Provided material: Begin

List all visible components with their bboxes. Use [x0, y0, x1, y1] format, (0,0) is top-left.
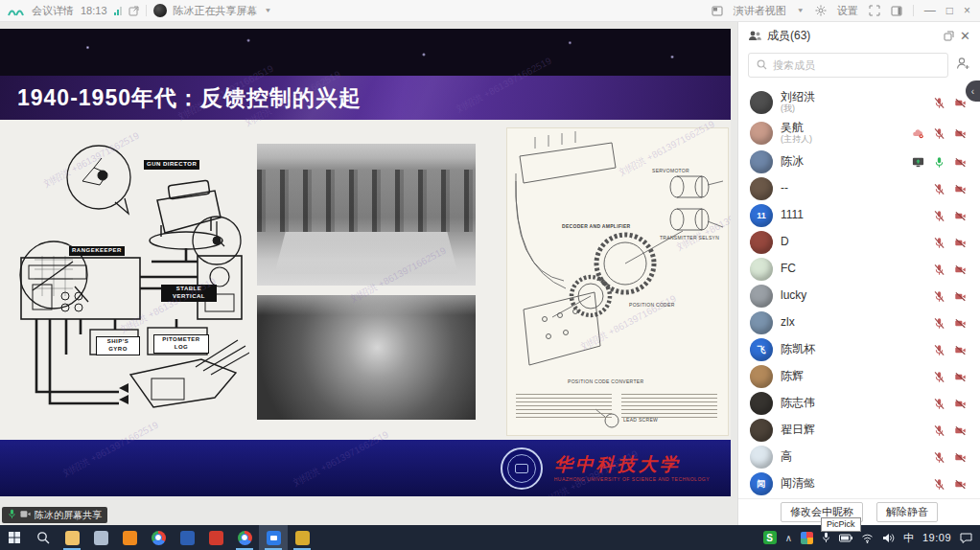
member-row[interactable]: 吴航(主持人) [738, 118, 980, 149]
member-status-icons [933, 264, 967, 276]
member-row[interactable]: 陈冰 [738, 149, 980, 175]
collapse-panel-handle[interactable]: ‹ [966, 80, 980, 102]
taskbar-app-chrome-2-icon[interactable] [230, 525, 259, 550]
camera-off-icon [954, 156, 967, 169]
members-panel: 成员(63) ✕ 搜索成员 刘绍洪(我)吴航(主持人)陈冰--111111DFC… [737, 21, 980, 525]
chevron-down-icon[interactable]: ▼ [265, 7, 272, 13]
divider [913, 5, 914, 16]
camera-icon [20, 510, 31, 520]
member-status-icons [933, 183, 967, 195]
slide-starfield [0, 29, 731, 76]
camera-off-icon [954, 478, 967, 491]
member-name: zlx [781, 316, 925, 330]
member-status-icons [933, 344, 967, 356]
member-name: 陈辉 [781, 370, 925, 383]
meeting-app-logo-icon [8, 6, 25, 16]
page-label: DECODER AND AMPLIFIER [562, 223, 631, 229]
sogou-input-icon[interactable]: S [763, 531, 777, 544]
taskbar-app-chrome-icon[interactable] [144, 525, 173, 550]
member-avatar [750, 285, 773, 308]
unmute-button[interactable]: 解除静音 [876, 502, 938, 521]
member-avatar [750, 258, 773, 281]
members-panel-title: 成员(63) [767, 28, 810, 44]
mic-off-icon [933, 424, 945, 437]
screen-share-badge-label: 陈冰的屏幕共享 [35, 509, 102, 522]
close-panel-icon[interactable]: ✕ [960, 29, 970, 43]
member-name: 刘绍洪 [781, 91, 925, 104]
taskbar-app-file-explorer-icon[interactable] [58, 525, 86, 550]
clock[interactable]: 19:09 [922, 532, 951, 543]
member-row[interactable]: 飞陈凯杯 [738, 336, 980, 363]
battery-icon[interactable] [839, 534, 852, 542]
close-button[interactable]: × [964, 5, 970, 16]
camera-off-icon [954, 371, 967, 383]
member-status-icons [933, 451, 967, 464]
camera-off-icon [954, 451, 967, 464]
diagram-label: PITOMETER LOG [153, 334, 209, 354]
member-row[interactable]: D [738, 229, 980, 256]
mic-off-icon [933, 210, 945, 222]
mic-on-icon [933, 156, 945, 169]
slide-title: 1940-1950年代：反馈控制的兴起 [17, 83, 362, 113]
cloud-record-icon [912, 127, 924, 140]
member-status-icons [933, 398, 967, 410]
university-name-en: HUAZHONG UNIVERSITY OF SCIENCE AND TECHN… [554, 476, 710, 482]
network-icon[interactable] [861, 533, 874, 543]
university-seal-icon [501, 447, 543, 490]
member-name: 翟日辉 [781, 424, 925, 437]
add-member-icon[interactable] [956, 57, 970, 74]
camera-off-icon [954, 317, 967, 330]
chevron-down-icon[interactable]: ▼ [797, 7, 805, 13]
member-row[interactable]: lucky [738, 283, 980, 309]
side-panel-icon[interactable] [891, 6, 902, 16]
member-row[interactable]: 刘绍洪(我) [738, 87, 980, 118]
sharing-status-label[interactable]: 陈冰正在共享屏幕 [174, 4, 258, 18]
volume-icon[interactable] [882, 533, 895, 543]
member-row[interactable]: -- [738, 175, 980, 202]
action-center-icon[interactable] [960, 533, 972, 543]
member-status-icons [933, 237, 967, 249]
member-row[interactable]: 111111 [738, 202, 980, 229]
member-row[interactable]: 翟日辉 [738, 417, 980, 444]
pop-out-panel-icon[interactable] [944, 31, 954, 41]
taskbar-app-gold-app-icon[interactable] [288, 525, 316, 550]
search-input[interactable]: 搜索成员 [748, 53, 948, 78]
member-status-icons [933, 424, 967, 437]
fullscreen-icon[interactable] [869, 5, 880, 16]
maximize-button[interactable]: □ [946, 5, 953, 16]
hidden-icons-caret[interactable]: ∧ [785, 533, 792, 543]
layout-icon[interactable] [712, 6, 723, 16]
mic-tray-icon[interactable] [822, 532, 830, 543]
member-row[interactable]: 高 [738, 444, 980, 470]
mic-off-icon [933, 237, 945, 249]
member-name: FC [781, 263, 925, 276]
member-row[interactable]: 陈辉 [738, 363, 980, 390]
member-avatar [750, 311, 773, 334]
search-placeholder: 搜索成员 [773, 58, 815, 73]
screen-share-badge[interactable]: 陈冰的屏幕共享 [2, 507, 107, 523]
member-row[interactable]: 陈志伟 [738, 390, 980, 417]
minimize-button[interactable]: — [924, 5, 936, 16]
settings-label[interactable]: 设置 [837, 4, 858, 18]
view-mode-label[interactable]: 演讲者视图 [734, 4, 786, 18]
pop-out-icon[interactable] [128, 6, 139, 16]
meeting-info-label[interactable]: 会议详情 [32, 4, 74, 18]
member-row[interactable]: zlx [738, 309, 980, 336]
taskbar-app-red-browser-icon[interactable] [201, 525, 230, 550]
picpick-tray-icon[interactable] [801, 532, 813, 544]
taskbar-app-blue-tool-icon[interactable] [173, 525, 201, 550]
taskbar-app-start-icon[interactable] [0, 525, 29, 550]
member-name: 陈志伟 [781, 397, 925, 410]
university-name: 华中科技大学 [554, 455, 710, 473]
active-speaker-avatar [153, 4, 167, 17]
member-row[interactable]: 闻闻清懿 [738, 470, 980, 497]
gear-icon[interactable] [815, 5, 827, 16]
member-avatar [750, 419, 773, 442]
meeting-window: 会议详情 18:13 陈冰正在共享屏幕 ▼ 演讲者视图 ▼ 设置 [0, 0, 980, 550]
member-row[interactable]: FC [738, 256, 980, 283]
ime-indicator[interactable]: 中 [903, 531, 914, 545]
taskbar-app-tencent-meeting-icon[interactable] [259, 525, 288, 550]
taskbar-app-document-app-icon[interactable] [86, 525, 115, 550]
taskbar-app-foxit-icon[interactable] [115, 525, 144, 550]
taskbar-app-search-icon[interactable] [29, 525, 58, 550]
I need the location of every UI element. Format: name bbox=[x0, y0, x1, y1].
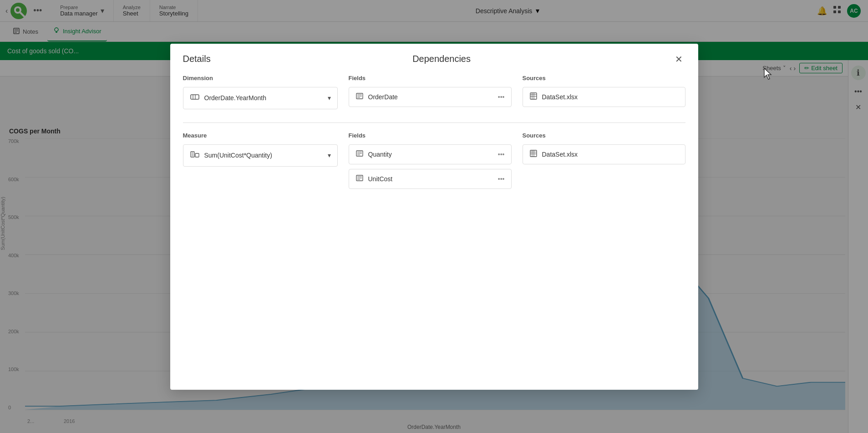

Provided material: End

Although the records hold pictures, return only what remains, word for word.

List all visible components with their bboxes. Use [x0, y0, x1, y1] format, (0,0) is top-left.
member-row[interactable]: 吴航(主持人) [738, 118, 980, 149]
member-status-icons [933, 264, 967, 276]
member-row[interactable]: 陈冰 [738, 149, 980, 175]
collapse-panel-handle[interactable]: ‹ [966, 80, 980, 102]
taskbar-app-chrome-2-icon[interactable] [230, 525, 259, 550]
camera-off-icon [954, 156, 967, 169]
members-panel: 成员(63) ✕ 搜索成员 刘绍洪(我)吴航(主持人)陈冰--111111DFC… [737, 21, 980, 525]
chevron-down-icon[interactable]: ▼ [265, 7, 272, 13]
divider [913, 5, 914, 16]
camera-icon [20, 510, 31, 520]
member-status-icons [933, 183, 967, 195]
slide-starfield [0, 29, 731, 76]
camera-off-icon [954, 478, 967, 491]
member-name: zlx [781, 316, 925, 330]
member-status-icons [933, 344, 967, 356]
member-name: 陈辉 [781, 370, 925, 383]
meeting-app-logo-icon [8, 6, 25, 16]
page-label: DECODER AND AMPLIFIER [562, 223, 631, 229]
sogou-input-icon[interactable]: S [763, 531, 777, 544]
taskbar-app-chrome-icon[interactable] [144, 525, 173, 550]
member-avatar [750, 285, 773, 308]
unmute-button[interactable]: 解除静音 [876, 502, 938, 521]
member-avatar [750, 258, 773, 281]
members-panel-title: 成员(63) [767, 28, 810, 44]
mic-off-icon [933, 424, 945, 437]
screen-share-badge-label: 陈冰的屏幕共享 [35, 509, 102, 522]
close-panel-icon[interactable]: ✕ [960, 29, 970, 43]
member-name: 刘绍洪 [781, 91, 925, 104]
taskbar-app-file-explorer-icon[interactable] [58, 525, 86, 550]
clock[interactable]: 19:09 [922, 532, 951, 543]
member-row[interactable]: 飞陈凯杯 [738, 336, 980, 363]
battery-icon[interactable] [839, 534, 852, 542]
close-button[interactable]: × [964, 5, 970, 16]
camera-off-icon [954, 371, 967, 383]
member-status-icons [933, 451, 967, 464]
camera-off-icon [954, 451, 967, 464]
diagram-label: PITOMETER LOG [153, 334, 209, 354]
member-row[interactable]: D [738, 229, 980, 256]
mic-off-icon [933, 210, 945, 222]
mic-on-icon [933, 156, 945, 169]
slide-title: 1940-1950年代：反馈控制的兴起 [17, 83, 362, 113]
cloud-record-icon [912, 127, 924, 140]
member-status-icons [933, 398, 967, 410]
university-name-en: HUAZHONG UNIVERSITY OF SCIENCE AND TECHN… [554, 476, 710, 482]
network-icon[interactable] [861, 533, 874, 543]
university-seal-icon [501, 447, 543, 490]
member-name: 翟日辉 [781, 424, 925, 437]
add-member-icon[interactable] [956, 57, 970, 74]
camera-off-icon [954, 317, 967, 330]
chevron-down-icon[interactable]: ▼ [797, 7, 805, 13]
member-row[interactable]: lucky [738, 283, 980, 309]
side-panel-icon[interactable] [891, 6, 902, 16]
member-row[interactable]: 刘绍洪(我) [738, 87, 980, 118]
sharing-status-label[interactable]: 陈冰正在共享屏幕 [174, 4, 258, 18]
volume-icon[interactable] [882, 533, 895, 543]
member-row[interactable]: -- [738, 175, 980, 202]
action-center-icon[interactable] [960, 533, 972, 543]
member-status-icons [933, 237, 967, 249]
member-row[interactable]: 111111 [738, 202, 980, 229]
member-row[interactable]: 翟日辉 [738, 417, 980, 444]
pop-out-panel-icon[interactable] [944, 31, 954, 41]
taskbar-app-gold-app-icon[interactable] [288, 525, 316, 550]
search-input[interactable]: 搜索成员 [748, 53, 948, 78]
member-status-icons [933, 424, 967, 437]
fullscreen-icon[interactable] [869, 5, 880, 16]
maximize-button[interactable]: □ [946, 5, 953, 16]
hidden-icons-caret[interactable]: ∧ [785, 533, 792, 543]
layout-icon[interactable] [712, 6, 723, 16]
mic-tray-icon[interactable] [822, 532, 830, 543]
member-row[interactable]: 高 [738, 444, 980, 470]
mic-off-icon [933, 237, 945, 249]
member-name: FC [781, 263, 925, 276]
member-row[interactable]: 陈辉 [738, 363, 980, 390]
member-avatar [750, 311, 773, 334]
search-placeholder: 搜索成员 [773, 58, 815, 73]
screen-share-badge[interactable]: 陈冰的屏幕共享 [2, 507, 107, 523]
member-row[interactable]: 陈志伟 [738, 390, 980, 417]
minimize-button[interactable]: — [924, 5, 936, 16]
settings-label[interactable]: 设置 [837, 4, 858, 18]
view-mode-label[interactable]: 演讲者视图 [734, 4, 786, 18]
pop-out-icon[interactable] [128, 6, 139, 16]
meeting-info-label[interactable]: 会议详情 [32, 4, 74, 18]
member-row[interactable]: zlx [738, 309, 980, 336]
taskbar-app-red-browser-icon[interactable] [201, 525, 230, 550]
picpick-tray-icon[interactable] [801, 532, 813, 544]
taskbar-app-blue-tool-icon[interactable] [173, 525, 201, 550]
taskbar-app-start-icon[interactable] [0, 525, 29, 550]
member-name: 陈志伟 [781, 397, 925, 410]
university-name: 华中科技大学 [554, 455, 710, 473]
active-speaker-avatar [153, 4, 167, 17]
member-row[interactable]: 闻闻清懿 [738, 470, 980, 497]
gear-icon[interactable] [815, 5, 827, 16]
member-avatar [750, 419, 773, 442]
meeting-window: 会议详情 18:13 陈冰正在共享屏幕 ▼ 演讲者视图 ▼ 设置 [0, 0, 980, 550]
member-row[interactable]: FC [738, 256, 980, 283]
ime-indicator[interactable]: 中 [903, 531, 914, 545]
taskbar-app-tencent-meeting-icon[interactable] [259, 525, 288, 550]
taskbar-app-document-app-icon[interactable] [86, 525, 115, 550]
taskbar-app-foxit-icon[interactable] [115, 525, 144, 550]
taskbar-app-search-icon[interactable] [29, 525, 58, 550]
I need the location of every UI element. Format: name bbox=[x0, y0, x1, y1].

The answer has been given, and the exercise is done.